Papa Leone XIV ha portato una croce di legno attraverso tutte le 14 stazioni della Via Crucis del Venerdì Santo al Colosseo di Roma, diventando il primo pontefice in oltre trent’anni a reggere la croce per l’intera cerimonia.
Il pontefice 70enne, di origini americane e peruviane, ha riportato in auge una tradizione già osservata sotto Giovanni Paolo II, che portò la croce dal 1980 al 1994. I pontefici successivi avevano abbandonato la pratica a causa delle richieste fisiche e del loro avanzare dell’età.
Oltre 30.000 fedeli si sono radunati per la processione di un’ora, che è iniziata all’interno del Colosseo e si è conclusa al Foro Romano. La cerimonia, illuminata da fiaccole e segnata da un silenzio contemplativo, è stata interrotta solo dalle meditazioni a ogni stazione.
Le meditazioni, scritte da Francesco Patton, frate francescano che ha ricoperto il ruolo di Custode della Terra Santa dal 2016 al 2025, hanno trasmesso messaggi diretti a chi detiene potere politico ed economico. I testi hanno avvertito che ogni autorità dovrà rispondere a Dio di come esercita il potere.

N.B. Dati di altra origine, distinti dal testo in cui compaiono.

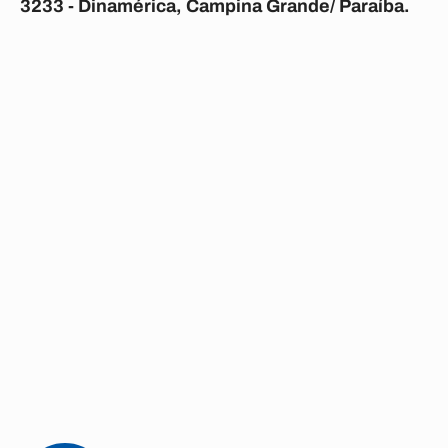
3233 - Dinamérica, Campina Grande/ Paraíba.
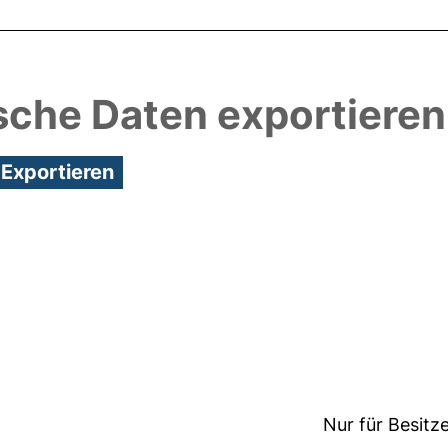
sche Daten exportieren
2:09/Metadaten zuletzt geändert: 24 Mai 2018 11:51
Nur für Besitz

Donde hay un sufrimiento o necesidad, allí están las mujeres: en los hospitales y en las casas de ancianos, en las comunidades terapéuticas y de acogida, en las casas hogar con los menores más frágiles, en los lugares más remotos de la misión para abrir escuelas y centros de salud, y en las zonas de guerra y conflicto para socorrer a los heridos y consolar a los supervivientes
Meditazione del Venerdì Santo — Infobae
Le meditazioni hanno invitato i credenti a riconoscere il volto di Cristo in coloro la cui dignità viene violata, tra cui prigionieri, migranti, vittime di violenza, donne sfruttate e bambini colpiti dai conflitti. Tra le stazioni sono state inserite anche allusioni a tragedie contemporanee come naufragi di migranti e traffico di esseri umani.
Alla prima stazione, che rappresenta la condanna a morte di Gesù, Papa Leone XIV ha sottolineato come i governanti dovranno rispondere a Dio del loro uso del potere e resistere alla costante tentazione di abusarne o di cercare gloria personale.

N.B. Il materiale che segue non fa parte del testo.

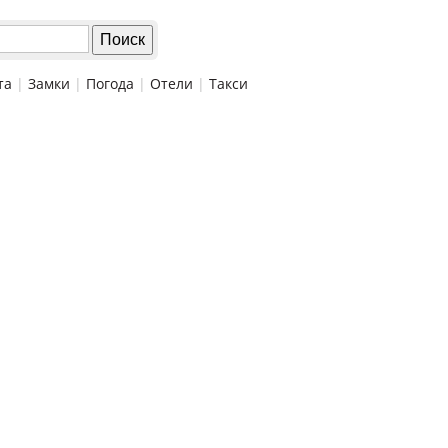
та
|
Замки
|
Погода
|
Отели
|
Такси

I funzionari vaticani hanno sottolineato che la buona forma fisica del pontefice — ancora un appassionato nuotatore e giocatore di tennis a 70 anni — gli ha permesso di portare la croce per tutta la lunga processione. La decisione segna un deliberato ritorno alla tradizione papale dopo anni di cerimonie modificate.

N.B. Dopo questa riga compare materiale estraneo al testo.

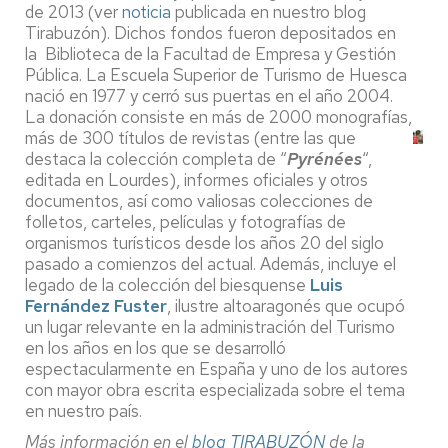
de 2013 (ver
noticia
publicada en nuestro blog
Tirabuzón). Dichos fondos fueron depositados en
la Biblioteca de la Facultad de Empresa y Gestión
Pública. La Escuela Superior de Turismo de Huesca
nació en 1977 y cerró sus puertas en el año 2004.
La donación consiste en más de 2000 monografías,
más de 300 títulos de revistas (entre las que
destaca la colección completa de “
Pyrénées
“,
editada en Lourdes), informes oficiales y otros
documentos, así como valiosas colecciones de
folletos, carteles, películas y fotografías de
organismos turísticos desde los años 20 del siglo
pasado a comienzos del actual. Además, incluye el
legado de la colección del biesquense
Luis
Fernández Fuster
, ilustre altoaragonés que ocupó
un lugar relevante en la administración del Turismo
en los años en los que se desarrolló
espectacularmente en España y uno de los autores
con mayor obra escrita especializada sobre el tema
en nuestro país.
Más información en el
blog TIRABUZÓN
de la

La cerimonia ha assunto un particolare significato come prima Settimana Santa dopo la morte di Papa Francesco, avvenuta il 21 aprile 2025, appena dopo la Pasqua. Francesco aveva istituito la tradizione di visitare le carceri il Giovedì Santo e aveva mantenuto un rapporto speciale con i detenuti durante il suo pontificato.
Durante ogni stazione, è stata recitata la preghiera del Padre Nostro in latino, accompagnata da letture che sottolineano come la fede debba tradursi in azioni concrete. Il percorso della processione, dal Colosseo — simbolo del martirio dei primi cristiani — al Foro Romano, ha rafforzato i temi del sacrificio e della testimonianza.